Diurnal switches in diazotrophic lifestyle increase nitrogen contribution to cereals

The study addresses how to enhance plant-associative biological nitrogen fixation (BNF) for cereals by engineering diazotrophs to excrete ammonia without compromising their growth and stability. Conventional fertilizer use is inefficient and environmentally harmful, while non-symbiotic BNF can significantly contribute nitrogen to cereals. Unlike symbiotic systems (e.g., rhizobium–legume), associative diazotrophs typically assimilate most fixed nitrogen into their own biomass rather than release it. The authors propose decoupling nitrogen fixation from ammonium assimilation by targeting glutamine synthetase (GS), which generates glutamine—a key intracellular signal for nitrogen status that governs Ntr and NifL–NifA regulatory systems. They hypothesize that a specific GS variant can reduce intracellular glutamine, render nitrogen regulation insensitive to ammonium, and, critically, introduce a temperature-dependent switch enabling nocturnal ammonia excretion while preserving daytime growth. This would leverage natural day–night temperature cycles to increase nitrogen transfer to cereals.

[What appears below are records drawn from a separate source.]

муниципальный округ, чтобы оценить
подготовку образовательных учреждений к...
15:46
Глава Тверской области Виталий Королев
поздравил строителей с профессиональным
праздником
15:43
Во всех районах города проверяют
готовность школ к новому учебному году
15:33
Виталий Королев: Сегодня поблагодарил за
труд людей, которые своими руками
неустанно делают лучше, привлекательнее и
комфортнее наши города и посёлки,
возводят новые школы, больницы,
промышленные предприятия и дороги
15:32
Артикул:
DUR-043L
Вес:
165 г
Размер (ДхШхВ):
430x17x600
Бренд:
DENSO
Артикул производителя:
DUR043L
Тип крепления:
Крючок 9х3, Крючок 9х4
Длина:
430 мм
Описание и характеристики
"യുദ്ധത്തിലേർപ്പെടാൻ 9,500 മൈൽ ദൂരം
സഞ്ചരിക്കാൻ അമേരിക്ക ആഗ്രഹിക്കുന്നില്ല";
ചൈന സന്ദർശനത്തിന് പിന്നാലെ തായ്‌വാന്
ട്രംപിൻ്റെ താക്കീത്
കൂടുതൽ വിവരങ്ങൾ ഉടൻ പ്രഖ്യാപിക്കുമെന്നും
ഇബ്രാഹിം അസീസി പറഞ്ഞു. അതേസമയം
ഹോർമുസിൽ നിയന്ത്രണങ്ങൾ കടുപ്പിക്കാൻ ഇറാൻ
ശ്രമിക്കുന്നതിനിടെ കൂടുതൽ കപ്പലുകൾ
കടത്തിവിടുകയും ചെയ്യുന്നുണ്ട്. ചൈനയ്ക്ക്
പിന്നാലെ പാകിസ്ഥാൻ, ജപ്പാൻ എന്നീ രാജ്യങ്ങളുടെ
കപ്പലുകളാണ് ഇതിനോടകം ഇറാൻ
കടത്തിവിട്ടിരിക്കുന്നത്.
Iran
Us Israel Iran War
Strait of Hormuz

Prior work achieved ammonia excretion by perturbing GS activity through inhibitor-resistant glnA mutations in diazotrophs such as Anabaena variabilis and Azospirillum brasilense, which promoted plant growth. Other strategies include placing glnA under tunable promoters (Azotobacter vinelandii) and using truncated GlnE variants to constitutively adenylylate GS (A. brasilense, Azorhizobium caulinodans), sometimes controlled by plant signals to engineer synthetic symbioses. However, these approaches can impose fitness costs, instability, and require redundancy to maintain function. Long-term stability is challenged by selection for revertants under nitrogen starvation and energetic constraints from elevated nitrogenase activity. Studies in Salmonella typhimurium identified glnA mutants with lower glutamine yet near-normal growth on ammonia, suggesting a possible ‘sweet spot’ where glutamine signals nitrogen limitation and activates Ntr without severely impairing growth. This work exploits one such S. typhimurium allele (glnA424; GS-P95L) conserved in γ-proteobacteria to test if it confers ammonium-tolerant nitrogen fixation and conditional ammonia excretion.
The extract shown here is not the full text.